Bergtold Amy, Desai Dharmesh D, Gavhane Anamika, Clynes Raphael
Integrated Program in Cellular, Molecular, and Biophysical Studies, Columbia University College of Physicians and Surgeons, New York, New York 10032, USA.
Immunity. 2005 Nov;23(5):503-14. doi: 10.1016/j.immuni.2005.09.013.

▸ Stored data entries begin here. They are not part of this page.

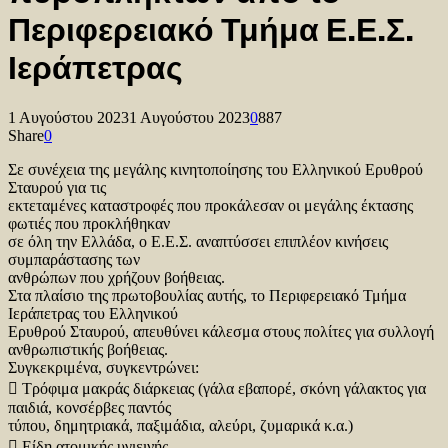
Περιφερειακό Τμήμα Ε.Ε.Σ.
Ιεράπετρας
1 Αυγούστου 2023
1 Αυγούστου 2023
0
887
Share
0
Σε συνέχεια της μεγάλης κινητοποίησης του Ελληνικού Ερυθρού
Σταυρού για τις
εκτεταμένες καταστροφές που προκάλεσαν οι μεγάλης έκτασης
φωτιές που προκλήθηκαν
σε όλη την Ελλάδα, ο Ε.Ε.Σ. αναπτύσσει επιπλέον κινήσεις
συμπαράστασης των
ανθρώπων που χρήζουν βοήθειας.
Στα πλαίσιο της πρωτοβουλίας αυτής, το Περιφερειακό Τμήμα
Ιεράπετρας του Ελληνικού
Ερυθρού Σταυρού, απευθύνει κάλεσμα στους πολίτες για συλλογή
ανθρωπιστικής βοήθειας.
Συγκεκριμένα, συγκεντρώνει:
 Τρόφιμα μακράς διάρκειας (γάλα εβαπορέ, σκόνη γάλακτος για
παιδιά, κονσέρβες παντός
τύπου, δημητριακά, παξιμάδια, αλεύρι, ζυμαρικά κ.α.)
 Είδη ατομικής υγιεινής.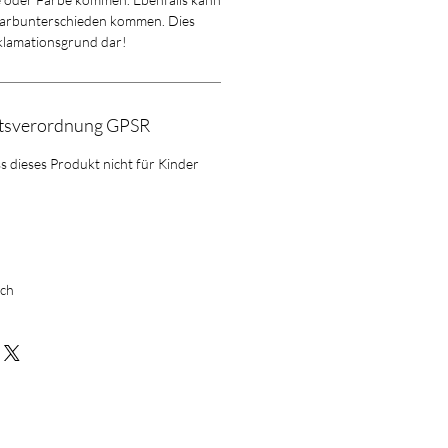
 Farbunterschieden kommen. Dies
eklamationsgrund dar!
itsverordnung GPSR
ss dieses Produkt nicht für Kinder
ich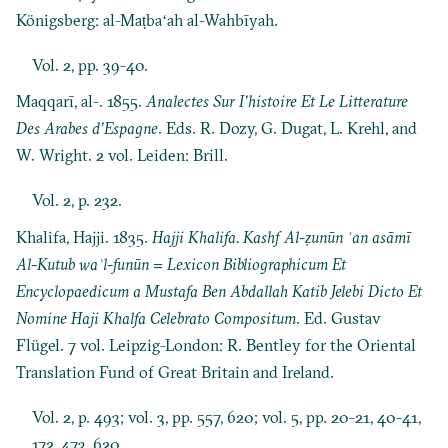
Königsberg: al-Maṭbaʻah al-Wahbīyah.
Vol. 2, pp. 39-40.
Maqqarī, al-. 1855.
Analectes Sur I’histoire Et Le Litterature
Des Arabes d’Espagne
. Eds. R. Dozy, G. Dugat, L. Krehl, and
W. Wright. 2 vol. Leiden: Brill.
Vol. 2, p. 232.
Khalifa, Hajji. 1835.
Hajji Khalifa. Kashf Al-ẓunūn ʿan asāmī
Al-Kutub waʾl-funūn = Lexicon Bibliographicum Et
Encyclopaedicum a Mustafa Ben Abdallah Katib Jelebi Dicto Et
Nomine Haji Khalfa Celebrato Compositum
. Ed. Gustav
Flügel. 7 vol. Leipzig-London: R. Bentley for the Oriental
Translation Fund of Great Britain and Ireland.
Vol. 2, p. 493; vol. 3, pp. 557, 620; vol. 5, pp. 20-21, 40-41,
172, 473, 620.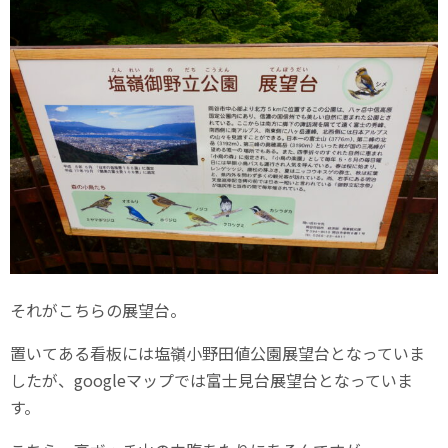
それがこちらの展望台。
置いてある看板には塩嶺小野田値公園展望台となっていま
したが、googleマップでは富士見台展望台となっていま
す。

Dendritic cells process internalized antigens to present degradative products on MHC for TCR recognition. Because antigen-exposed DCs also induce humoral immunity, DCs must also retain antigen in its native state for the engagement of BCR on B cells. Here, we demonstrate that antigen endocytosed by the inhibitory Fc receptor, FcgammaRIIB, accesses a non-degradative intracellular vesicular compartment that recycles to the cell surface, enabling interaction of native antigen with BCR on B cells. Immunization with IgG-opsonized, T independent antigens leads to enhanced humoral responses in a FcgammaRIIB and complement dependent manner. IC-loaded DCs trafficking to the splenic marginal zone can prime a T independent response in an FcgammaRIIB-dependent manner. Thus dendritic cells are equipped with both non-degradative and degradative antigen uptake pathways to facilitate antigen presentation to both B and T cells.
树突状细胞处理内化的抗原,以在主要组织相容性复合体(MHC)上呈递降解产物供T细胞受体(TCR)识别。由于暴露于抗原的树突状细胞也能诱导体液免疫,因此树突状细胞还必须将抗原保持在其天然状态,以便与B细胞上的B细胞受体(BCR)结合。在此,我们证明,被抑制性Fc受体FcγRIIB内吞的抗原进入一个非降解性的细胞内囊泡区室,该区域循环至细胞表面,使天然抗原能够与B细胞上的BCR相互作用。用IgG调理的、非T细胞依赖性抗原进行免疫,以FcγRIIB和补体依赖性方式增强体液反应。携带免疫复合物(IC)的树突状细胞向脾边缘区的迁移能够以FcγRIIB依赖性方式引发非T细胞依赖性反应。因此,树突状细胞具备非降解性和降解性抗原摄取途径,以促进向B细胞和T细胞呈递抗原。